A federal complaint filed on Sunday says a confidential informant told the FBI in December that Varnell wanted to blow up a building and ”that Varnell was upset with the government and was seeking retaliation."
Officials said Varnell initially wanted to blow up the Federal Reserve Building in Washington, D.C., with a device similar to one used in the 1995 Oklahoma City bombing that destroyed the Alfred P. Murrah Federal Building, killing 168 people and injuring hundreds more.
In a series of text messages with the FBI's informant, Varnell ”claimed to have a bunker for when the world (or United States) collapsed" and indicated he was trying to build a team, the complaint states.
”I'm out for blood," the complaint quotes Varnell's texts. ”When militias start getting formed I'm going after government officials when I have a team."
But an undercover FBI agent posed as someone who could help Varnell build a bomb and the device used was actually inert, authorities said. Varnell's actions were monitored closely for months as the plot developed.
”There was never a concern that our community's safety or security was at risk during this investigation," said Kathryn Peterson, special agent in charge of the FBI in Oklahoma.
The undercover agent met face-to-face with him on June 1 to discuss obtaining materials for an ammonium nitrate and fuel oil bomb similar to the one used in the Oklahoma City bombing, the complaint states.
Varnell indicated at the meeting that he had previously made homemade explosives and that he ”was of the same mind with people who wanted to use explosives and make a statement," the complaint says.
”Something needs to be done," Varnell said, but killing a lot of people was not a good idea, according to the complaint. During text conversations in July, Varnell stated he wanted to conduct the attack after closing hours to prevent casualties but conceded that some bank workers or custodians who were inside the building could be killed or injured in the blast, it says.
The complaint says Varnell helped assemble the device and load it into what he believed was a stolen van. Shortly after midnight on Saturday, Varnell drove the van by himself from a storage unit in El Reno, about 30 miles (48 kilometers) from the bank in Oklahoma City, and dialed a number on a cell telephone that he believed would trigger the explosion. The FBI and members of a Joint Terrorism Task Force arrested Varnell shortly before 1 a.m.

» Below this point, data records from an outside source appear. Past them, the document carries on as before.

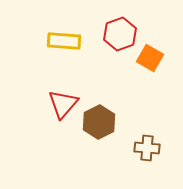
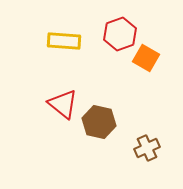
orange square: moved 4 px left
red triangle: rotated 32 degrees counterclockwise
brown hexagon: rotated 20 degrees counterclockwise
brown cross: rotated 30 degrees counterclockwise
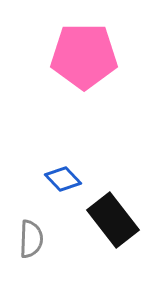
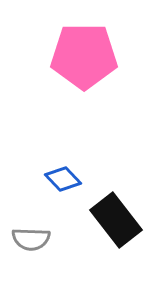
black rectangle: moved 3 px right
gray semicircle: rotated 90 degrees clockwise
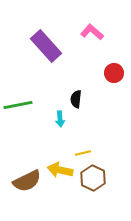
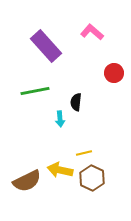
black semicircle: moved 3 px down
green line: moved 17 px right, 14 px up
yellow line: moved 1 px right
brown hexagon: moved 1 px left
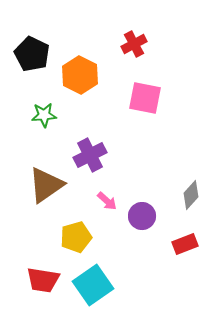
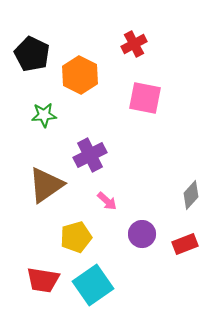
purple circle: moved 18 px down
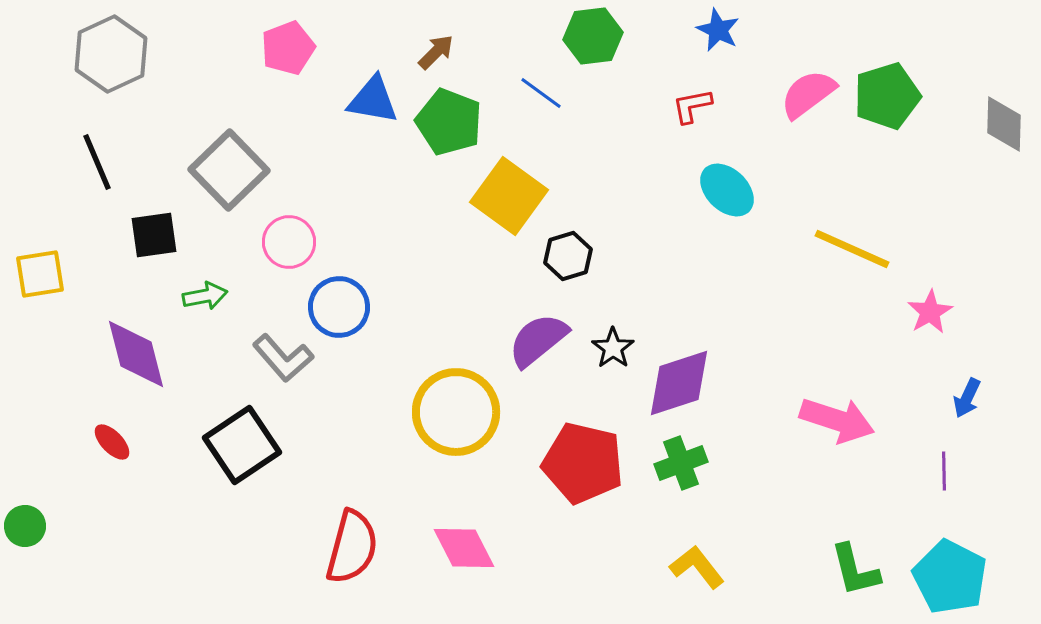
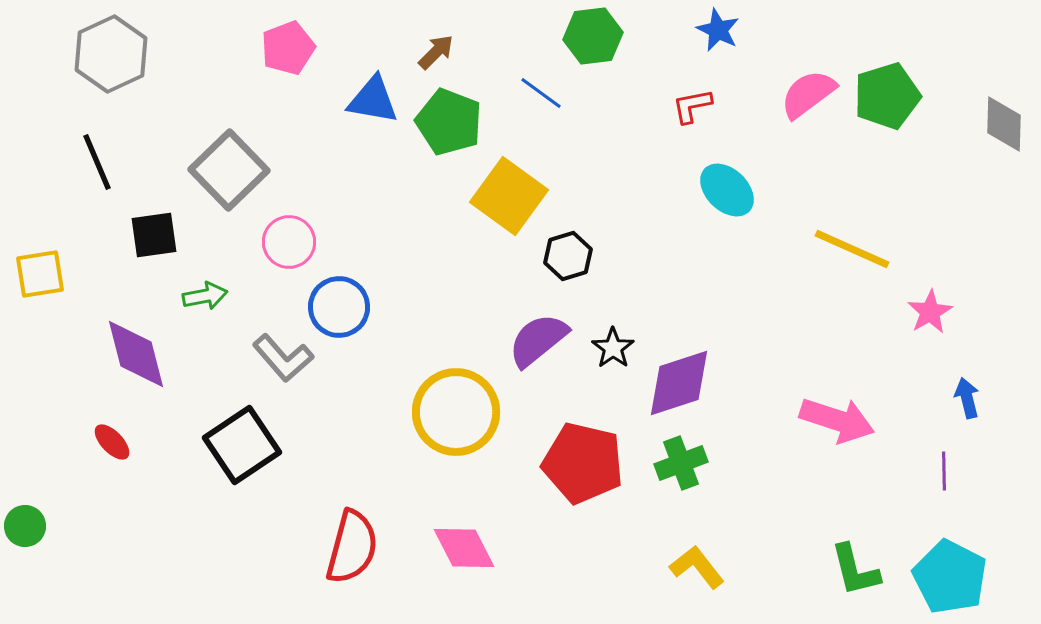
blue arrow at (967, 398): rotated 141 degrees clockwise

The complaint also states that Varnell prepared a statement to be posted on Facebook after the explosion which reads in part that the attack was ”retaliation against the freedoms that have been taken away from the American people" and ”an act done to show the government what the people think of its actions."

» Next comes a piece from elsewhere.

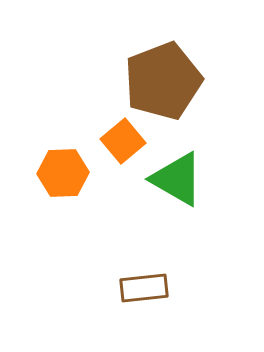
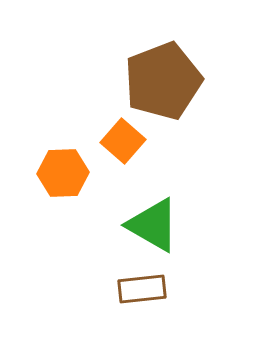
orange square: rotated 9 degrees counterclockwise
green triangle: moved 24 px left, 46 px down
brown rectangle: moved 2 px left, 1 px down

Both of Oklahoma's Republican U.S. senators said the alleged plot could have rivaled the devastation caused by the Oklahoma City bombing 22 years ago.
”It is chilling to think that a sympathizer of Timothy McVeigh would want to act on hate, as a tribute to the 1995 Oklahoma City bombing, the deadliest terrorist attack on American soil before September 11," Lankford said.
Sen. Jim Inhofe said law enforcement authorities ”successfully prevented a hateful act of domestic terrorism."
If convicted, Varnell faces between five and 20 years in prison.